Significant efforts have been made to reshape the business model to become profitable. However, concerns about its longevity continue to be reflected in falling investor confidence.
Cazoo’s woes are similar to those of the US Carvanna business upon which Cazoo is broadly modelled. It has gone from chasing growth to slashing operating costs and cutting staff. Increasingly this looks like a late move for survival at risk of failure. In December, Carvana’s largest creditors signed an agreement to negotiate debt restructuring together. It was a move that raised the spectre of imminent bankruptcy.
The other major online used car retailer in the UK, Cinch, is also facing challenges. Its latest accounts published on January 5 for the year ended April 3, 2022, revealed a pre-tax loss of £149.1m pre-tax loss, or £126.7m after tax. In the preceding year, losses were £22m.
Cinch points to long-term plans in its accounts, designed to have long-term benefits. The challenge Cazoo and Carvana face is whether investors are happy with a long-term return; the same could also prove to be a challenge for Cinch.
In so many ways, the lockdown conditions created by Covid appeared ideal for an online model. Arguably, the opposite has proved to be the case. Bricks-and-mortar retailers were forced to embrace online but did so by creating an omnichannel model that enabled consumers the opportunity to visit a dealer and test drive a car. A simple but vital difference as the UK re-opened.

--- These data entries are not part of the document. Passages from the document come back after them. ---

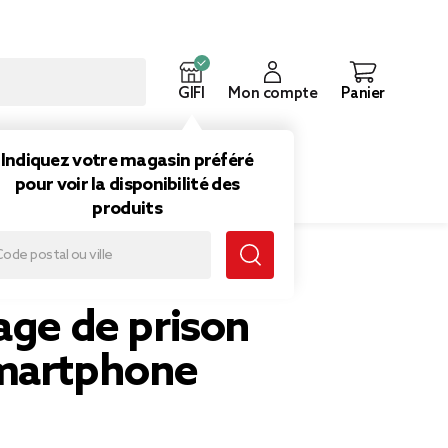
GIFI
Mon compte
Panier
ouveautés
Inspirations
Indiquez votre magasin préféré
pour voir la disponibilité des
produits
age de prison
martphone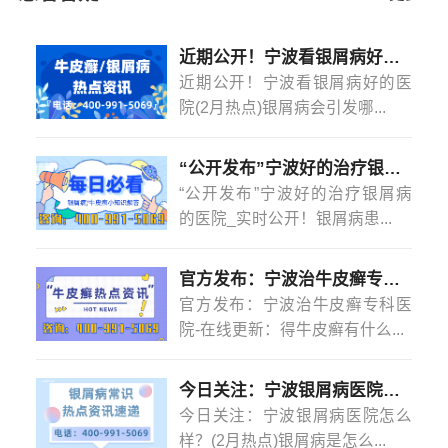
屑病关节炎是一种与银屑病相关的关节炎，它会导致关节
疼痛、肿胀、僵硬和运动受限等症状。治疗方法包括药物
近期公开！宁波看银屑病好的医院(2月热点)银屑病会引发哪些并发症？
治疗、物理治疗和手术治疗等。患者还可以通过改变生活
近期公开！宁波看银屑病好的医
方式来管理银屑病关节炎。及早诊断和治疗可以帮助患者
院(2月热点)银屑病会引发哪...
减轻症状、改善关节功能。
“公开发布”宁波好的治疗银屑病的医院_实时公开！银屑病患者能吃菠萝蜜吗？
“公开发布”宁波好的治疗银屑病
的医院_实时公开！银屑病患...
官方发布：宁波治牛皮癣专科医院-在线更新：得牛皮癣有什么忌口的吗？
官方发布：宁波治牛皮癣专科医
院-在线更新：得牛皮癣有什么...
今日关注：宁波银屑病医院怎么样？(2月热点)银屑病是怎么染上的？
今日关注：宁波银屑病医院怎么
样？(2月热点)银屑病是怎么...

Another difference was market empathy. To succeed, used car retailers must buy right to sell right, act with agility and keep a close eye on cash flow, which is critical in a low-margin business that retails depreciating assets. The online retailers have invested heavily in brand building, and while their brands are widely known, it has been at a considerable cost.

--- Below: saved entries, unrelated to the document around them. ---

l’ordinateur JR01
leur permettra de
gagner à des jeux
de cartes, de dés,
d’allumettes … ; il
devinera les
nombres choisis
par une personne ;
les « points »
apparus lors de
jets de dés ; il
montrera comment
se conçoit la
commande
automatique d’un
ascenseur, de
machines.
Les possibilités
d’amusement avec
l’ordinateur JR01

It is too early to say that online used car retailing is not viable. Some buyers like the model and perceived lack of ‘faff’, but when an established omnichannel retailer can offer online/offline and a physical and accessible presence for aftersales (that was not part of Cazoo’s initial model), then you have to reflect it is the traditional dealer with an omnichannel capability that offers the greater choice.
I am left to reflect that traditional retailers learnt quickly from the new start online retailers (classic agility) but that online retailers have learnt far more slowly from conventional retailers. In the immediate future, this is the difference.